RECORDS FOR THIS EXERCISE Block Start

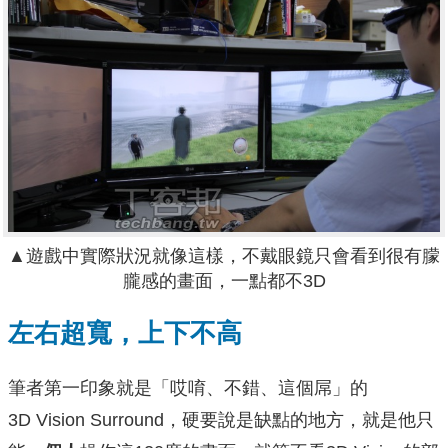
▲遊戲中實際狀況就像這樣，不戴眼鏡只會看到很有朦
朧感的畫面，一點都不3D
左右超寬，上下不高
筆者第一印象就是「哎唷、不錯、這個屌」的
3D Vision Surround，硬要說是缺點的地方，就是他只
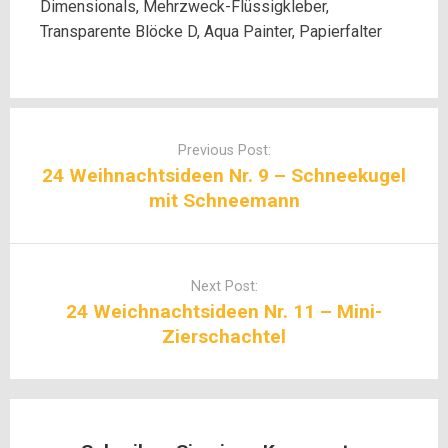
Dimensionals, Mehrzweck-Flüssigkleber,
Transparente Blöcke D, Aqua Painter, Papierfalter
Post
navigation
Previous Post:
24 Weihnachtsideen Nr. 9 – Schneekugel
mit Schneemann
Next Post:
24 Weichnachtsideen Nr. 11 – Mini-
Zierschachtel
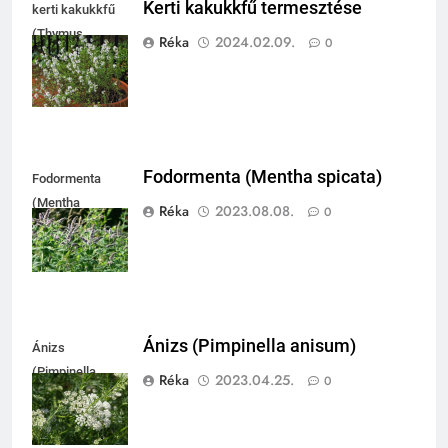
Kerti kakukkfű termesztése
kerti kakukkfű
(Thymus
Réka
2024.02.09.
0
vulgaris)
Fodormenta (Mentha spicata)
Fodormenta
(Mentha
Réka
2023.08.08.
0
spicata)
Ánizs (Pimpinella anisum)
Ánizs
(Pimpinella
Réka
2023.04.25.
0
anisum)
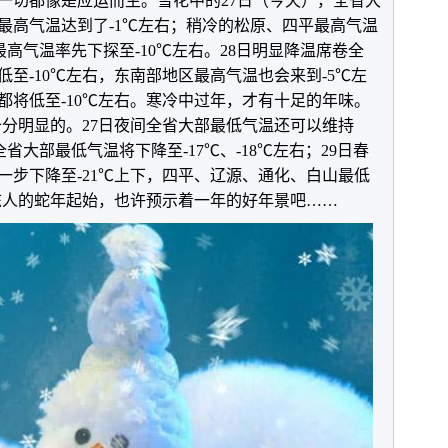
一切都像是应运而生。雪花中的27日（今天），全省大
最高气温达到了-1℃左右；稍冷的松原、四平最高气温
最高气温率先下探至-10℃左右。28日明显降温席卷全
至-10℃左右，东南部地区最高气温也会来到-5℃左
都将低至-10℃左右。寒冷中过年，才有十足的年味。
是十分明显的。27日夜间全省大部最低气温还可以维持
间全省大部最低气温将下降至-17℃、-18℃左右；29日春
一步下降至-21℃上下，四平、辽源、通化、白山最低
丽冻人的蛇年起始，也许预示着一年的好年景吧……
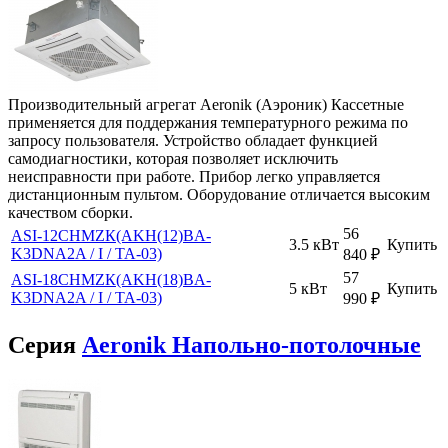
Производительный агрегат Aeronik (Аэроник) Кассетные
применяется для поддержания температурного режима по
запросу пользователя. Устройство обладает функцией
самодиагностики, которая позволяет исключить
неисправности при работе. Прибор легко управляется
дистанционным пультом. Оборудование отличается высоким
качеством сборки.
56
ASI-12CHMZК(AKH(12)BA-
3.5 кВт
Купить
K3DNA2A / I / TA-03)
840
₽
57
ASI-18CHMZК(AKH(18)BA-
5 кВт
Купить
K3DNA2A / I / TA-03)
990
₽
Серия
Aeronik Напольно-потолочные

RECORDS FOR THIS EXERCISE Block End

**WORK TASK**
Go through the entries above and pull out each line with "Fodormenta" in it.

**TASK ANSWER**
Fodormenta (Mentha spicata)
Fodormenta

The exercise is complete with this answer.